---------- DATA EXCERPTS
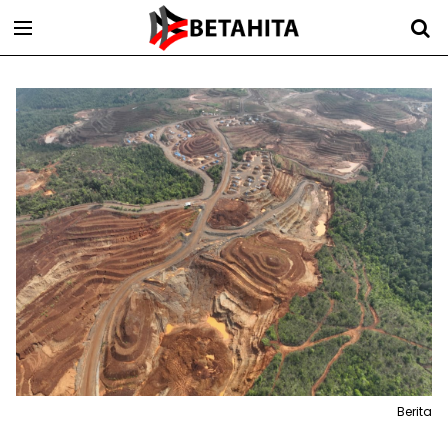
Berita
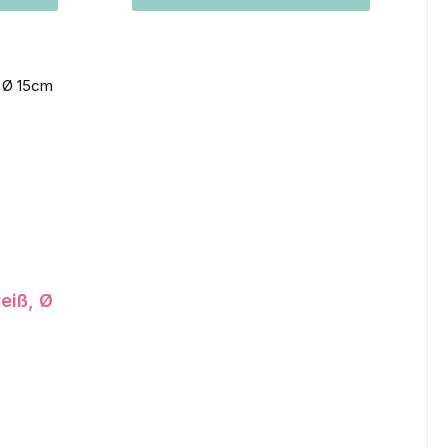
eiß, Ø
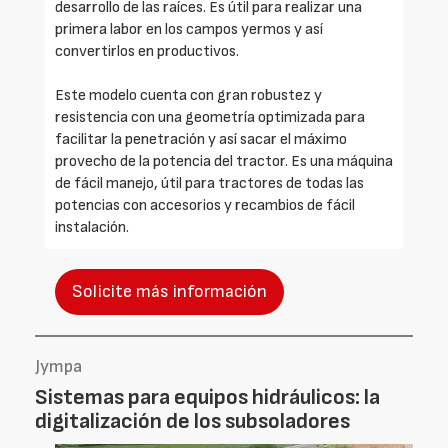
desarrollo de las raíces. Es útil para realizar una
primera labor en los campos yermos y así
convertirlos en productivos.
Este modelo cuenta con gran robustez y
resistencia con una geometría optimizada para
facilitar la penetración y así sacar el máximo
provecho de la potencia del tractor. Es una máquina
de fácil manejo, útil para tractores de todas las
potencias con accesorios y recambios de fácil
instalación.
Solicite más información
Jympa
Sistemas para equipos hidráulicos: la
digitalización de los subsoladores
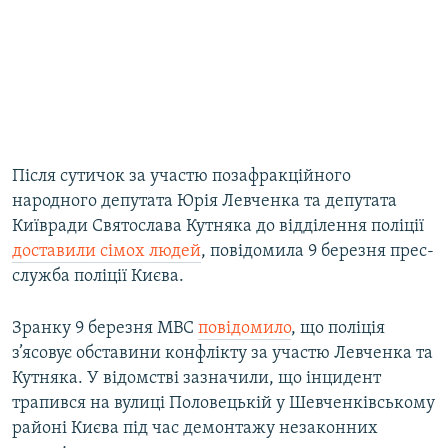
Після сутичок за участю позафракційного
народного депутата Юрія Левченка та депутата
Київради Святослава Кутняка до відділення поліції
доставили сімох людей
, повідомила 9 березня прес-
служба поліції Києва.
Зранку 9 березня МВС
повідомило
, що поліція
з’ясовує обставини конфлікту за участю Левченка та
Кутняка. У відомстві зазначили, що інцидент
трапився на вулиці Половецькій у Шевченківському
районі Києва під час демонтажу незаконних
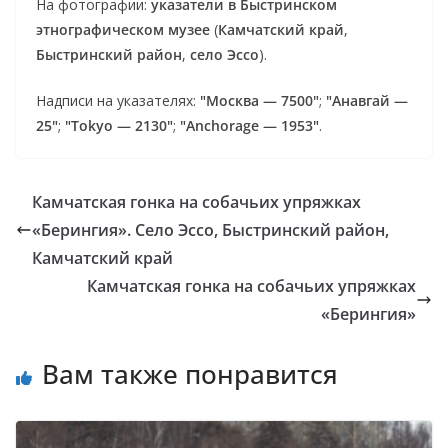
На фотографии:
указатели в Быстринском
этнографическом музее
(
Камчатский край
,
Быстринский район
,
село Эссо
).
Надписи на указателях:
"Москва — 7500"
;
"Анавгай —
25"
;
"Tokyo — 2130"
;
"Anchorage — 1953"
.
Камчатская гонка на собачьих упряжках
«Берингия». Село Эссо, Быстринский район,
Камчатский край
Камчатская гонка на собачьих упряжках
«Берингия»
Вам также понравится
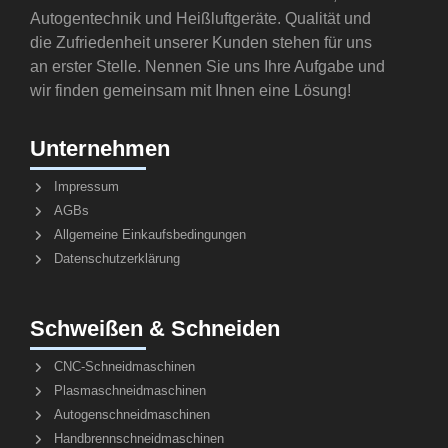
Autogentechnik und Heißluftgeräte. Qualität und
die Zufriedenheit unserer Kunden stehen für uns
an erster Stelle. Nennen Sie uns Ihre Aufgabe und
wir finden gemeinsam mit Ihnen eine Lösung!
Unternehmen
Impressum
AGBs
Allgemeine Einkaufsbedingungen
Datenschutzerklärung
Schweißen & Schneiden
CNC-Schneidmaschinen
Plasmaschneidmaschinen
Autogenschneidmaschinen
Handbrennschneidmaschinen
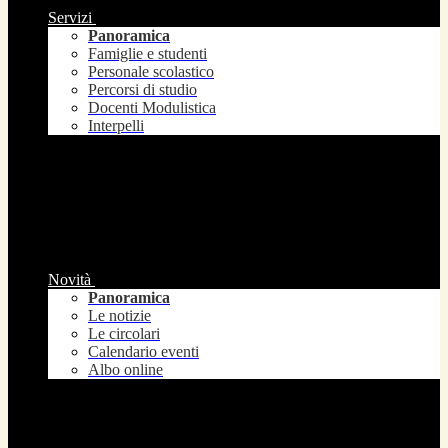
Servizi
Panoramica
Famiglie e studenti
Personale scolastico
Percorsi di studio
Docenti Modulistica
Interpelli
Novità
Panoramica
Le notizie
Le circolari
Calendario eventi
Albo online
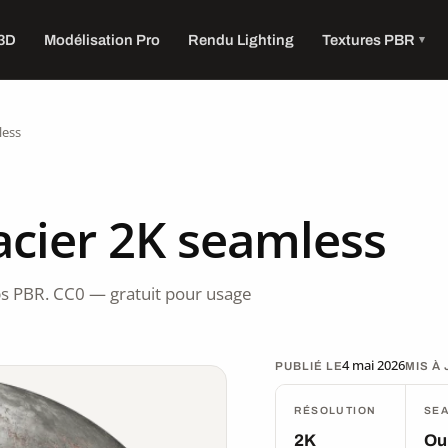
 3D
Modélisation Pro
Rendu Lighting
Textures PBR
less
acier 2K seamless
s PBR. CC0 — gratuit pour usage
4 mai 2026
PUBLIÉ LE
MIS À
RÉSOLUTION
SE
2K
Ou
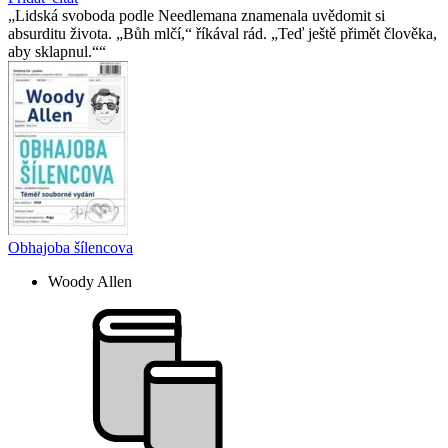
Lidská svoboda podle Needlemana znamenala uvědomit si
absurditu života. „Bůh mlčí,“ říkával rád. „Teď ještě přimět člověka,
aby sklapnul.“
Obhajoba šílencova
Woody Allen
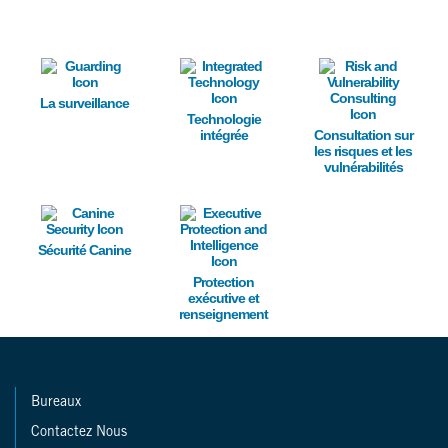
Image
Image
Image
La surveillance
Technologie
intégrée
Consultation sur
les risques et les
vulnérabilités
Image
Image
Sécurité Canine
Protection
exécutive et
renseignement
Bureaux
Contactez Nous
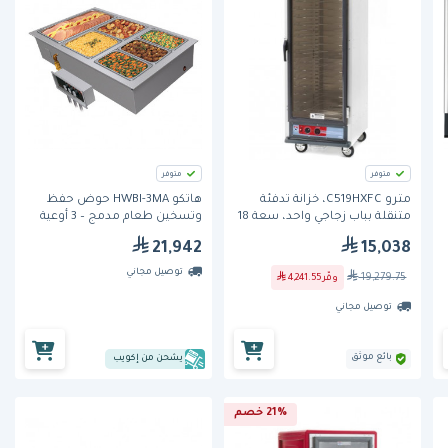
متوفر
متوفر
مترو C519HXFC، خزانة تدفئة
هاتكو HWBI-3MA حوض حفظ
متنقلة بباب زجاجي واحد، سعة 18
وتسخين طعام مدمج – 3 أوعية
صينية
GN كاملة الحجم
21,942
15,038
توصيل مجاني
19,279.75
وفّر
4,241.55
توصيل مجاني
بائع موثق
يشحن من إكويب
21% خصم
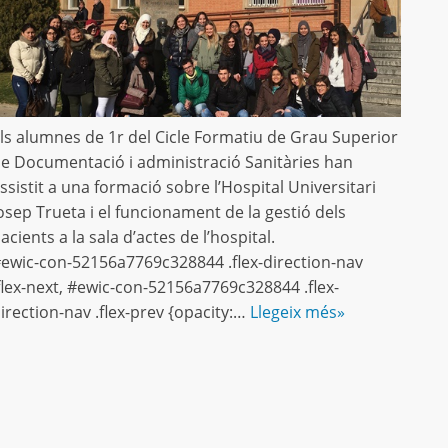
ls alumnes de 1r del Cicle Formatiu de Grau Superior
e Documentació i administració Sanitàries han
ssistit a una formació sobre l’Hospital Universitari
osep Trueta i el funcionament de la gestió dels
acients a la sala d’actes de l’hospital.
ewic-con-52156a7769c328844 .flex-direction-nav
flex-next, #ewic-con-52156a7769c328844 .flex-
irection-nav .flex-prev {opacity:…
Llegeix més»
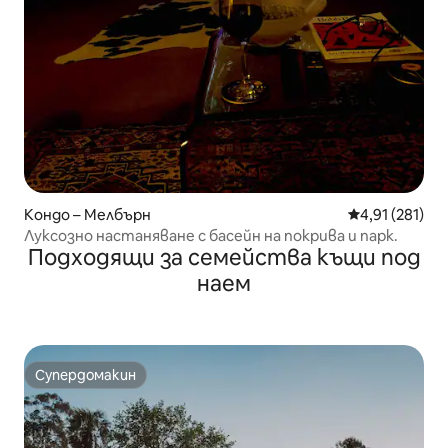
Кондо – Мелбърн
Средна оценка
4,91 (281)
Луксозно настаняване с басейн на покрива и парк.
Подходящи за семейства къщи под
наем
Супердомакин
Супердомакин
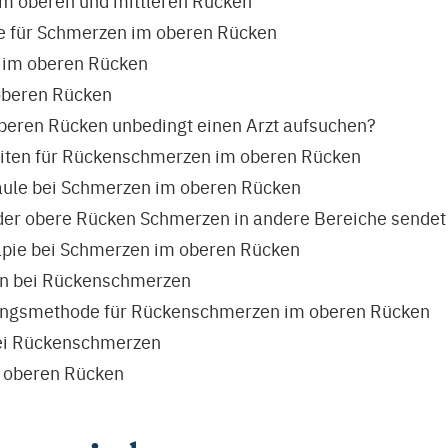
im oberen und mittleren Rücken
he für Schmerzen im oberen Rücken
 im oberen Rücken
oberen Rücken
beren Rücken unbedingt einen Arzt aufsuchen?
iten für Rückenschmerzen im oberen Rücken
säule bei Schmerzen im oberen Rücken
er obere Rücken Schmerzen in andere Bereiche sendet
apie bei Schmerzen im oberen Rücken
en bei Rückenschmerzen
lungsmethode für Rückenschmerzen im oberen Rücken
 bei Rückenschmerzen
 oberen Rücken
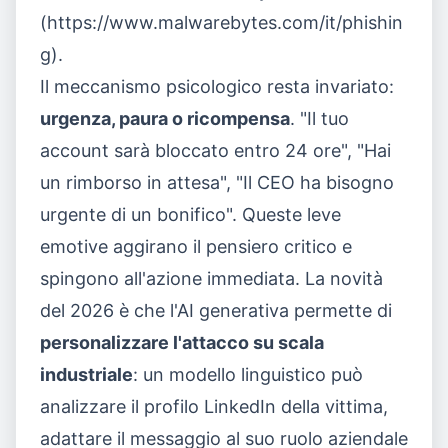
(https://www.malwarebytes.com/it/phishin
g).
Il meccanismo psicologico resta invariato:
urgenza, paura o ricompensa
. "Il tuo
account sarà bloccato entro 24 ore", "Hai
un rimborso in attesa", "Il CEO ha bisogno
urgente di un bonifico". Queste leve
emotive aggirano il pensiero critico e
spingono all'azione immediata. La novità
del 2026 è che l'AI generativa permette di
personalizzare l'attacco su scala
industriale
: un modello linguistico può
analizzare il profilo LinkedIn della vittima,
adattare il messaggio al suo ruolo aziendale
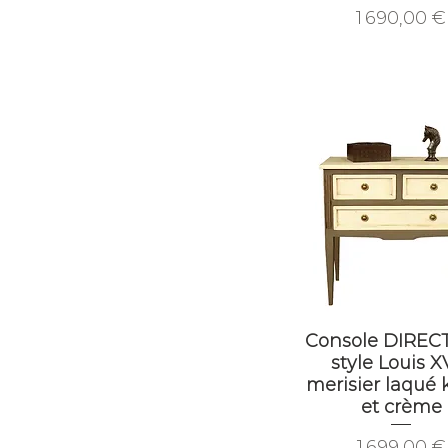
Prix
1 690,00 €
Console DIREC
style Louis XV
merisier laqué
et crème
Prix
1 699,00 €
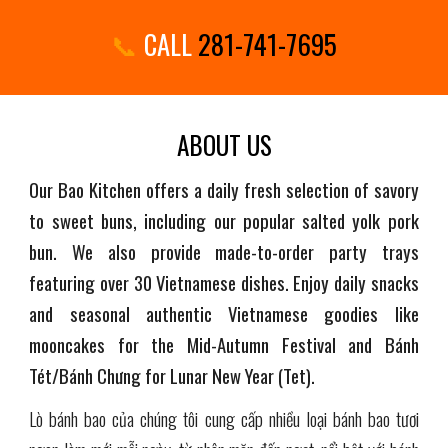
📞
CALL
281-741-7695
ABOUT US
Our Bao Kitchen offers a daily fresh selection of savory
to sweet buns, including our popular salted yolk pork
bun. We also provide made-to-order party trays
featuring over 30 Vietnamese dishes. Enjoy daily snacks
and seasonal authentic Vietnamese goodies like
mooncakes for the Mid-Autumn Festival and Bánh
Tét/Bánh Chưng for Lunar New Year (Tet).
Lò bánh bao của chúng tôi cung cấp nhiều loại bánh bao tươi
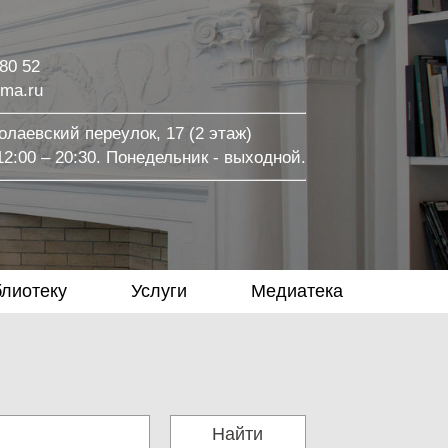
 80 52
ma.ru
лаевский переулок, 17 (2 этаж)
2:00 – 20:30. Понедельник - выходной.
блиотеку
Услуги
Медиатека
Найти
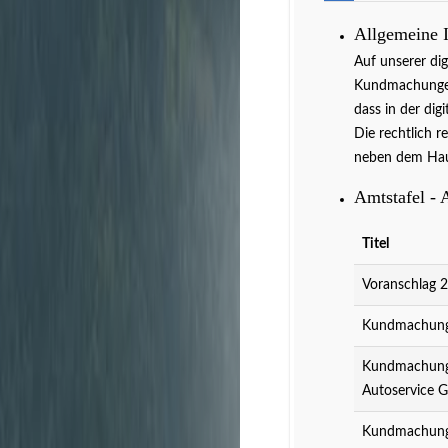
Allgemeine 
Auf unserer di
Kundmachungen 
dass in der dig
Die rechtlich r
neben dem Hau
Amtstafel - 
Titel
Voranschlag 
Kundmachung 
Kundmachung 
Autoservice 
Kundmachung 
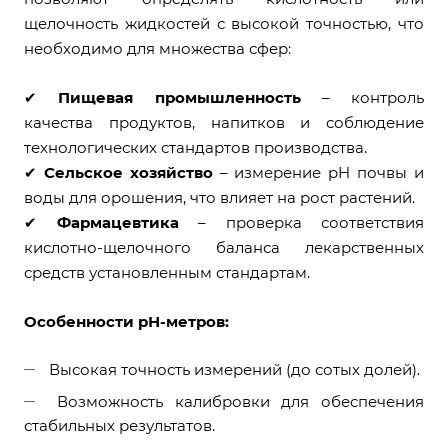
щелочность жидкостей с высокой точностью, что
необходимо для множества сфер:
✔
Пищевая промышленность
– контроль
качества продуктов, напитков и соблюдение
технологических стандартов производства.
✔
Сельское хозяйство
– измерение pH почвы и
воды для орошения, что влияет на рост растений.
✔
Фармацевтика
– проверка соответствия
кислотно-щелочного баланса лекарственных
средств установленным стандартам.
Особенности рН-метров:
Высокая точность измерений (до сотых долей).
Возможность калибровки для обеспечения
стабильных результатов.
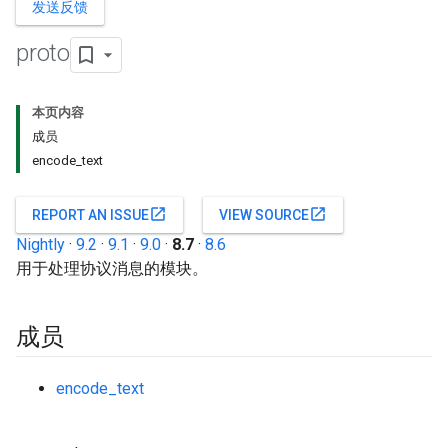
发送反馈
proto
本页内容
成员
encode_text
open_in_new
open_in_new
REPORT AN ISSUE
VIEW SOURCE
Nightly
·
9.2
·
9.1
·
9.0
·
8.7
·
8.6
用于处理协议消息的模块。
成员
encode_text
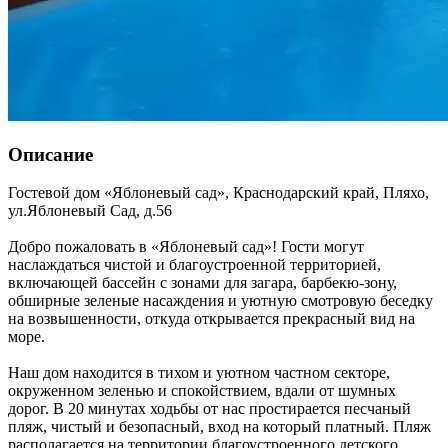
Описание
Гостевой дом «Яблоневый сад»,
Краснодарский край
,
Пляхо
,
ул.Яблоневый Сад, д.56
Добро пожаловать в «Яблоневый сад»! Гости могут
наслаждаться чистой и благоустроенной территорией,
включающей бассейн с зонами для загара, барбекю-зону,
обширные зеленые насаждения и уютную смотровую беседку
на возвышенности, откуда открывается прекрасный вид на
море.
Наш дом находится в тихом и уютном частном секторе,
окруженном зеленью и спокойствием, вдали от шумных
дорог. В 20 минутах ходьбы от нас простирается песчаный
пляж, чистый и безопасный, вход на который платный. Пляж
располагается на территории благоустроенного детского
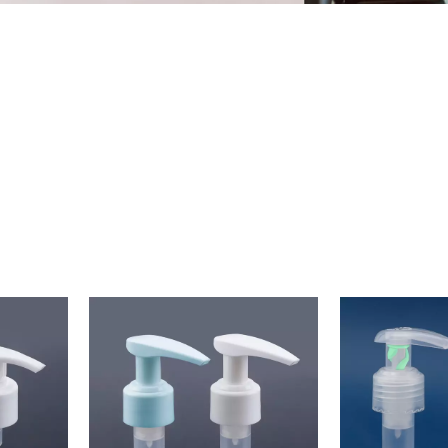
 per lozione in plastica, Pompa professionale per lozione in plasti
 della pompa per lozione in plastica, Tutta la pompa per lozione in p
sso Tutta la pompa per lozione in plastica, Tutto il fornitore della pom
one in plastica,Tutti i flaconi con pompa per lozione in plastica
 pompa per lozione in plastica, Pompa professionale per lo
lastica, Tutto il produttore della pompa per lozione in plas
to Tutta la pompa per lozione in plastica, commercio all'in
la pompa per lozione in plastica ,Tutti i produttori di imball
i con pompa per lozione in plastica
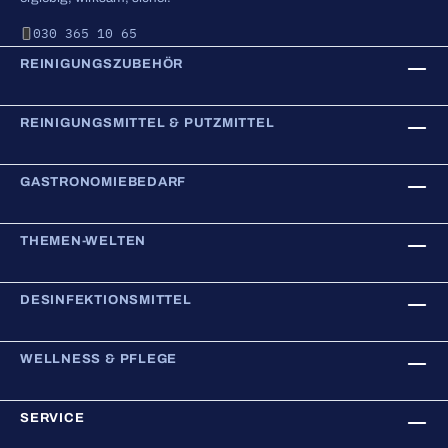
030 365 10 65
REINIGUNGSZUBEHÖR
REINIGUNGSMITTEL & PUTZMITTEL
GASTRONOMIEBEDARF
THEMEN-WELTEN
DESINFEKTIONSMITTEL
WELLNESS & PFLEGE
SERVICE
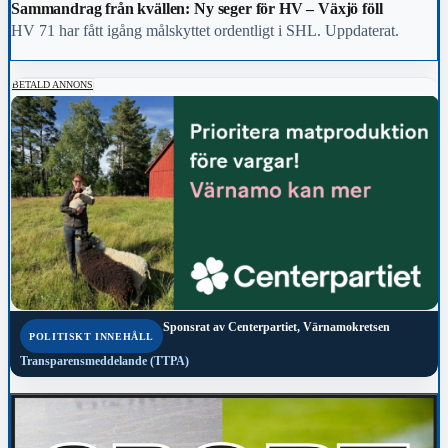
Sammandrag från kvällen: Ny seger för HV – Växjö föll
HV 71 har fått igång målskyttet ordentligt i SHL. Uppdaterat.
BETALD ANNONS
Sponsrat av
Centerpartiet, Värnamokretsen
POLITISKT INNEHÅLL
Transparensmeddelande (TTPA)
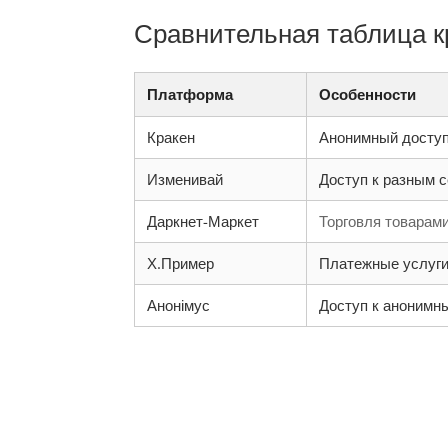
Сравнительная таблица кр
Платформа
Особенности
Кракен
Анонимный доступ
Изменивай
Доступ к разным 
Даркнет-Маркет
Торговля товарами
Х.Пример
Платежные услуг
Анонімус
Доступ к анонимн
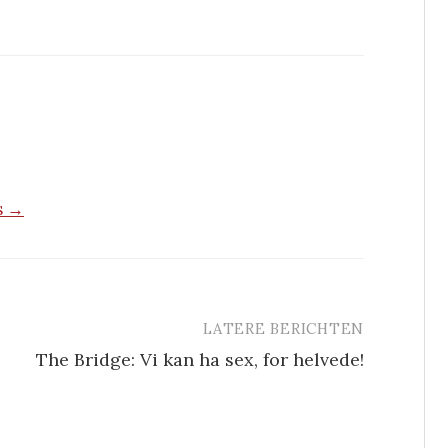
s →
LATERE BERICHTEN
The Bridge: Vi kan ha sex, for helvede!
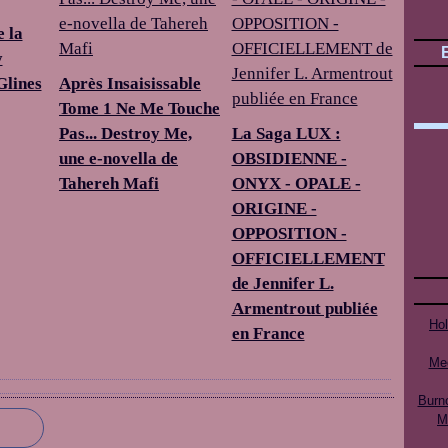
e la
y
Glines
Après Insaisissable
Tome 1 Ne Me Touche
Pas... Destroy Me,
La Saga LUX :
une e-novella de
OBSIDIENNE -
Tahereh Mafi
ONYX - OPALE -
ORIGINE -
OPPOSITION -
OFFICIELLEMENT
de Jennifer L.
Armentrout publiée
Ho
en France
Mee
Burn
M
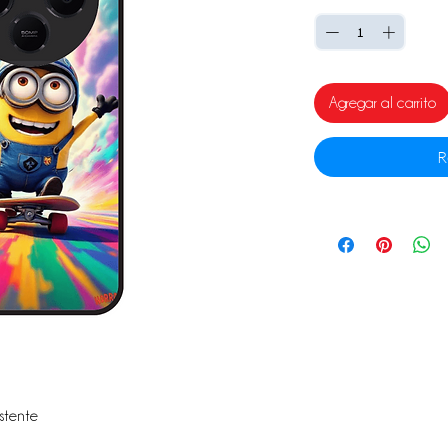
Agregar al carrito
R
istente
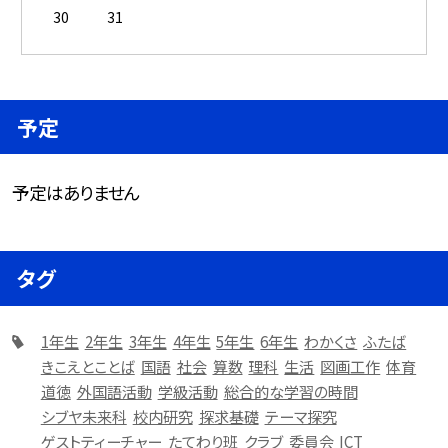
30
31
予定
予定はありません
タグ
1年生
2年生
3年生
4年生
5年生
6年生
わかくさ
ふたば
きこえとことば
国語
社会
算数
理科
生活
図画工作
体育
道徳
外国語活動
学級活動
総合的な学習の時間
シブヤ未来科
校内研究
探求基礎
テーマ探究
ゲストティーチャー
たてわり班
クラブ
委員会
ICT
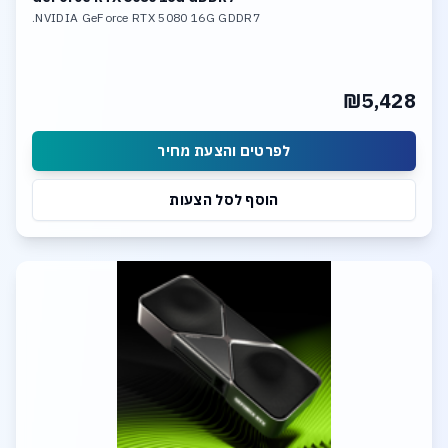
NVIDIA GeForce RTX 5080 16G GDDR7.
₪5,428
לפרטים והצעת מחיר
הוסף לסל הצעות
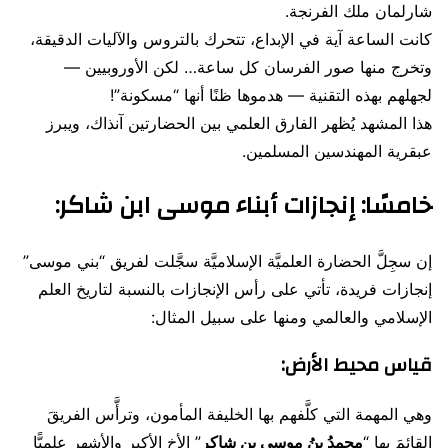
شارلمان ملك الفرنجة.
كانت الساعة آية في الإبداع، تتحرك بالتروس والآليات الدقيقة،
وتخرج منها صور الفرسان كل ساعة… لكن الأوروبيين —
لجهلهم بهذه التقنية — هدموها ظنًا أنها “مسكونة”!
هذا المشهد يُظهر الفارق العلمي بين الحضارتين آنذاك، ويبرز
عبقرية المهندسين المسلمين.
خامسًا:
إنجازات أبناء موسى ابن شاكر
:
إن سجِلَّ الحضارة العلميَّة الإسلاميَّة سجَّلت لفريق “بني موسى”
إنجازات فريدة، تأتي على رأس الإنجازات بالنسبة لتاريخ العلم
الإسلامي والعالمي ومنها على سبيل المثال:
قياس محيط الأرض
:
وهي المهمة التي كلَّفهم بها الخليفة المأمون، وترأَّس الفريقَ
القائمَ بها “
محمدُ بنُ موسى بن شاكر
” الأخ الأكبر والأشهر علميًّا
--------------------
[WHAT THE TASK REQUIRES]:
The answer should contain nothing but the lines from the top of the data above through the line containing "трапився на вулиці", copied exactly, with no images.

[WRITTEN ANSWER]:
Berita
eiß, Ø
desarrollo de las raíces. Es útil para realizar una
primera labor en los campos yermos y así
convertirlos en productivos.
Este modelo cuenta con gran robustez y
resistencia con una geometría optimizada para
facilitar la penetración y así sacar el máximo
provecho de la potencia del tractor. Es una máquina
de fácil manejo, útil para tractores de todas las
potencias con accesorios y recambios de fácil
instalación.
Solicite más información
Jympa
Sistemas para equipos hidráulicos: la
digitalización de los subsoladores
Після сутичок за участю позафракційного
народного депутата Юрія Левченка та депутата
Київради Святослава Кутняка до відділення поліції
доставили сімох людей
, повідомила 9 березня прес-
служба поліції Києва.
Зранку 9 березня МВС
повідомило
, що поліція
з’ясовує обставини конфлікту за участю Левченка та
Кутняка. У відомстві зазначили, що інцидент
трапився на вулиці Половецькій у Шевченківському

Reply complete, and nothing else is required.